Lifthrasir: This conference will drive adoption of Bitcoin and related technologies in the real estate industry. The focus is on producing results. By the end of the event we want to see investments pledged to startups, new business partnerships formed, and regulatory questions answered. We expect a broad range of real estate and technology professionals to attend the conference — from real estate brokers to large incumbent software companies. I would especially encourage those who work in property title, finance, leasing, and brokerage to attend.
Propmodo: What makes this conference different than other technology related real estate events?
Lifthrasir: Our conference won’t be a passive listening activity. Pre and post conference, attendees can collaborate on our Slack Channel, join our LinkedIn Group, find experts through our consulting service, research subjects and contribute knowledge to our library, and coordinate startup activities on our AngelList page. Traditional conferences devote too much time listening to speakers. We’re structuring time blocks and small groups to maximize constructive, focused socializing.

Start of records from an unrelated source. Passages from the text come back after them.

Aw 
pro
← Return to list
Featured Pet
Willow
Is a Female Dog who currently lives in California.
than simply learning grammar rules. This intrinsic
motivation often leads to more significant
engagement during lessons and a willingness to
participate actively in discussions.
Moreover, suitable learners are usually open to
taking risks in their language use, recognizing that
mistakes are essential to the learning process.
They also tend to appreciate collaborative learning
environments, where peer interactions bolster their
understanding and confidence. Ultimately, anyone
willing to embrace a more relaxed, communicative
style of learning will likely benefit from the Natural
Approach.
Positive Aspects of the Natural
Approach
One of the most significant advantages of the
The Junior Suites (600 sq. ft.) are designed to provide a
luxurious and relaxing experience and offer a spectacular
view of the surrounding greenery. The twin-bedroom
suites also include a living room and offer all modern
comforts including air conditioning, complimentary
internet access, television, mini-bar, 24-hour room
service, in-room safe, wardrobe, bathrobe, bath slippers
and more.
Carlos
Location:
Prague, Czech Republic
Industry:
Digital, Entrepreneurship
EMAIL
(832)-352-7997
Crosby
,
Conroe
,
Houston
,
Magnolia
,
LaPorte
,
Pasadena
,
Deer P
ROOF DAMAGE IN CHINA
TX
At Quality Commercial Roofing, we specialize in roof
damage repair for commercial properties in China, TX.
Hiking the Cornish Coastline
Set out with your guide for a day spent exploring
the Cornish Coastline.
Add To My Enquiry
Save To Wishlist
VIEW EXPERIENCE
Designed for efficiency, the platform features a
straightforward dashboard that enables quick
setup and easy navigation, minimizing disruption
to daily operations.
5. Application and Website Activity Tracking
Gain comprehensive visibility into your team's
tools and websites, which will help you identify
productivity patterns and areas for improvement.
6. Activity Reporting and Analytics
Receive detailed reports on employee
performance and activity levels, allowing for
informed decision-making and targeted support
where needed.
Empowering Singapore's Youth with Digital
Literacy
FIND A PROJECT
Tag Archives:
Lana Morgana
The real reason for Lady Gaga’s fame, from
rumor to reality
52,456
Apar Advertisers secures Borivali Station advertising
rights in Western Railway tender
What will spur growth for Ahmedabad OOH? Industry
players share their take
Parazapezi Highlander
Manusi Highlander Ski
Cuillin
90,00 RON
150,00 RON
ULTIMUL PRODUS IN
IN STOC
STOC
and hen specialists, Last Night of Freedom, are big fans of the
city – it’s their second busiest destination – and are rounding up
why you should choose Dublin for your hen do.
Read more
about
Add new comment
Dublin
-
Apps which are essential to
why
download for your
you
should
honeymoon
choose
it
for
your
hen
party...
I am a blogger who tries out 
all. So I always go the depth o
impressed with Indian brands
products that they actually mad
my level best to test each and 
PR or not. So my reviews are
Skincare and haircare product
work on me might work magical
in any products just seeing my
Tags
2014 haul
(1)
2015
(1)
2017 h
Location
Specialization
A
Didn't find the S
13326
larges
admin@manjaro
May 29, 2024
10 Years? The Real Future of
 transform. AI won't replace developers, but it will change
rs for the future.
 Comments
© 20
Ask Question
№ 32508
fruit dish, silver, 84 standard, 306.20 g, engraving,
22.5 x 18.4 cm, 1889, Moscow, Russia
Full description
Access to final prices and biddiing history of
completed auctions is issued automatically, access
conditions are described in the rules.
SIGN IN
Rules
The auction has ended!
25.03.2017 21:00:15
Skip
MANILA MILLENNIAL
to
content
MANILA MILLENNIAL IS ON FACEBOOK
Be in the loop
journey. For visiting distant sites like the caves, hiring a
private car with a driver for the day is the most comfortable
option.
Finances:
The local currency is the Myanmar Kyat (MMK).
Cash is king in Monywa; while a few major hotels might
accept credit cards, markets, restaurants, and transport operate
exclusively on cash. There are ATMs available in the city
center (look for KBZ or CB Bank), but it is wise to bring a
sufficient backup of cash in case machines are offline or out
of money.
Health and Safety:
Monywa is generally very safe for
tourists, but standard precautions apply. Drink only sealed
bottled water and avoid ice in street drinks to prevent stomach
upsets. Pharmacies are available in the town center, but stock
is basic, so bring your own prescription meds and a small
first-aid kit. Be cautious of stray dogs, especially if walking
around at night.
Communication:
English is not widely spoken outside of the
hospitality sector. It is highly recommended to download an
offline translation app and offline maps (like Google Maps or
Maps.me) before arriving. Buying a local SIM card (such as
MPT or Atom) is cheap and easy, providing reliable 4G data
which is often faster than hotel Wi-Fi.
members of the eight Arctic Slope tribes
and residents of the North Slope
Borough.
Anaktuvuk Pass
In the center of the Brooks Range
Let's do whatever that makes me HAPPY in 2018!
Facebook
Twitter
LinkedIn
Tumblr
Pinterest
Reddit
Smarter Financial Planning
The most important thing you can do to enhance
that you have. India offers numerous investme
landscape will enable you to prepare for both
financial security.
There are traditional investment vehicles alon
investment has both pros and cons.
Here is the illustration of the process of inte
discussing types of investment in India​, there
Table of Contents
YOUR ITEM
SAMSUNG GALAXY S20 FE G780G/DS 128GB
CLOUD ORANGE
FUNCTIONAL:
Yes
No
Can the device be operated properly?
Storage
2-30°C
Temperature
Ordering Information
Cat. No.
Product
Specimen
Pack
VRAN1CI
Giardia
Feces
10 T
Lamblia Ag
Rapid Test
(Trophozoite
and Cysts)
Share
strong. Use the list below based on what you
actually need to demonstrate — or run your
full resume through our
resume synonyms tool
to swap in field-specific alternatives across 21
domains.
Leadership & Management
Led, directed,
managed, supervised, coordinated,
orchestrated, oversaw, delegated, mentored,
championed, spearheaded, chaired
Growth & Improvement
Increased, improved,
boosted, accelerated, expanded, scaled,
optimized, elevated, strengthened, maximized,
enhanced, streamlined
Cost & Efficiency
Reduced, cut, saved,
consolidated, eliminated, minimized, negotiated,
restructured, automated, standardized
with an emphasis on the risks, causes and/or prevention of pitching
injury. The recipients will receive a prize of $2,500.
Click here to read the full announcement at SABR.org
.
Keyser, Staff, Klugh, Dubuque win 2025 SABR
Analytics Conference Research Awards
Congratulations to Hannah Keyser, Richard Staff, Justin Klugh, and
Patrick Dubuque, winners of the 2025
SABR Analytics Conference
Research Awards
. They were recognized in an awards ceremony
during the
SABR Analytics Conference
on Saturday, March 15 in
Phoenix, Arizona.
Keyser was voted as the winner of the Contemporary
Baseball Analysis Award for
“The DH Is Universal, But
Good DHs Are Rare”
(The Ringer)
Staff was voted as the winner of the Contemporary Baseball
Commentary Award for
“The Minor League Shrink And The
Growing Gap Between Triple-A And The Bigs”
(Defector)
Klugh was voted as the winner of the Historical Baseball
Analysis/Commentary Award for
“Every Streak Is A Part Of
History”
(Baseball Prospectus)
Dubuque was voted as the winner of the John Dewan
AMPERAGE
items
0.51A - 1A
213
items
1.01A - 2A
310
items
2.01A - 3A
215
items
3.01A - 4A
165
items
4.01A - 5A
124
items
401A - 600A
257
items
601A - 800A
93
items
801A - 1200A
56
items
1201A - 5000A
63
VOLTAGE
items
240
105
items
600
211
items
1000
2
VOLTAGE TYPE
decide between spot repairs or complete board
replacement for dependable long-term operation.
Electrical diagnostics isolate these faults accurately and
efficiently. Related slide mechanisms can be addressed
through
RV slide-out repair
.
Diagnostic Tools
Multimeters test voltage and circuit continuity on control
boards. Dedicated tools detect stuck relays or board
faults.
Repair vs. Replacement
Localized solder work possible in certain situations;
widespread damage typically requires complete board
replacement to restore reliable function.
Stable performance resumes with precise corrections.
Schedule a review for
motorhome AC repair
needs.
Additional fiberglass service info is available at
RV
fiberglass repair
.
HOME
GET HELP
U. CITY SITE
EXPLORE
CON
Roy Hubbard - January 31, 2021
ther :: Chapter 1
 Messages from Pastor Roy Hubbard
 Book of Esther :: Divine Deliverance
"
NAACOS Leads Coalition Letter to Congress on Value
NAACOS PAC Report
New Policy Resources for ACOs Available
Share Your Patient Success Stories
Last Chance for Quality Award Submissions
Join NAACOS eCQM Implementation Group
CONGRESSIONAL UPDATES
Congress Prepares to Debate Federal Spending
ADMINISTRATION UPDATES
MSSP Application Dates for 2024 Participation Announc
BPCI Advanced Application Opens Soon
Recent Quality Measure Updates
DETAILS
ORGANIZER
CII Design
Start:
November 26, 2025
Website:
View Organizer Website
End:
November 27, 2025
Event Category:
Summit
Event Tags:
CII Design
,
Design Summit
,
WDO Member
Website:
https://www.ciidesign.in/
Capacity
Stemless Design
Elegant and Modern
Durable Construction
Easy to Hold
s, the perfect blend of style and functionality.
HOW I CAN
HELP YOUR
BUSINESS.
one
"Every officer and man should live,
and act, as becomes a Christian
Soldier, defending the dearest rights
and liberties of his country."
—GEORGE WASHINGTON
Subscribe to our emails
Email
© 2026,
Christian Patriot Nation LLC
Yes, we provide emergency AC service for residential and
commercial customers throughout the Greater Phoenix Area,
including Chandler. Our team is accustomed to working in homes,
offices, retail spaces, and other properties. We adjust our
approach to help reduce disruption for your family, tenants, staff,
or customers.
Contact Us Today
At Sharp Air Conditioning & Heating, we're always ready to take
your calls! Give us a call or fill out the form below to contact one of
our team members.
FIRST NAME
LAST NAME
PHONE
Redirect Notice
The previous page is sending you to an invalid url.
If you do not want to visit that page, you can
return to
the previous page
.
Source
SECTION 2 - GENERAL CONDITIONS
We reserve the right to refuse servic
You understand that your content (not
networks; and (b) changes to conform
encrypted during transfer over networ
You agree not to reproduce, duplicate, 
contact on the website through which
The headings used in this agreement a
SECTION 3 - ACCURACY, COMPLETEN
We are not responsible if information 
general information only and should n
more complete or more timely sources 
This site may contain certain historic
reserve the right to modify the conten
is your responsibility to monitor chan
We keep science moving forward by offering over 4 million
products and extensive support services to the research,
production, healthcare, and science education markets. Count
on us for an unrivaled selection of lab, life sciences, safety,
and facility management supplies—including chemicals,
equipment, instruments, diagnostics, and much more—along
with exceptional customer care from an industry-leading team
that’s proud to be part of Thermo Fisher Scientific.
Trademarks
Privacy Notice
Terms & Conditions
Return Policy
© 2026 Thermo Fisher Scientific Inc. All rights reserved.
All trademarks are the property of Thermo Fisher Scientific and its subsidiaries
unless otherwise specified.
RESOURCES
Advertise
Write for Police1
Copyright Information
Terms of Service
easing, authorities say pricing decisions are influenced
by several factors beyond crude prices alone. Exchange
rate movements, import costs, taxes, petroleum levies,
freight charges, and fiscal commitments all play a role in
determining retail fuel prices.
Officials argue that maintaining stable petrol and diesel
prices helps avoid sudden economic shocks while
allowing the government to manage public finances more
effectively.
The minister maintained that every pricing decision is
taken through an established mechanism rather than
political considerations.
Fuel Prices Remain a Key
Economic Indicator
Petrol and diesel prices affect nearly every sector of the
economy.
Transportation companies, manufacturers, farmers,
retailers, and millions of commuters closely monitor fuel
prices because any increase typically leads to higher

Propmodo: What are the biggest barriers to widespread adoption of blockchain technologies for real estate transactions?
Lifthrasir: The biggest barrier at this point is finding the first two big institutional counter-parties to agree to transact on the blockchain. Once they prove the time, money, and security benefits, others will follow.
Aarons: In 2013, when I first started yelling about blockchain and real estate to anyone who will listen, no one had any idea what I was talking about and thought I was crazy. Ragnar and Jeff Howells and others out in OC were talking about it too but I didn’t know them yet. There was no one in NYC discussing it. Now, we have CIO’s and CEO’s of multi billion dollar real estate companies talking about blockchain so we are almost there within the industry. The largest barriers now are the government entities themselves, the county clerks offices, etc, who are going to be slow to adopt understandably. Another major barrier is that everyone like me is in the “wait and see” mode. There are still so many questions about which blockchain this technology will be built on: Will it be Bitcoin, Ethereum, a Private Chain, or a whole new blockchain yet to be invented.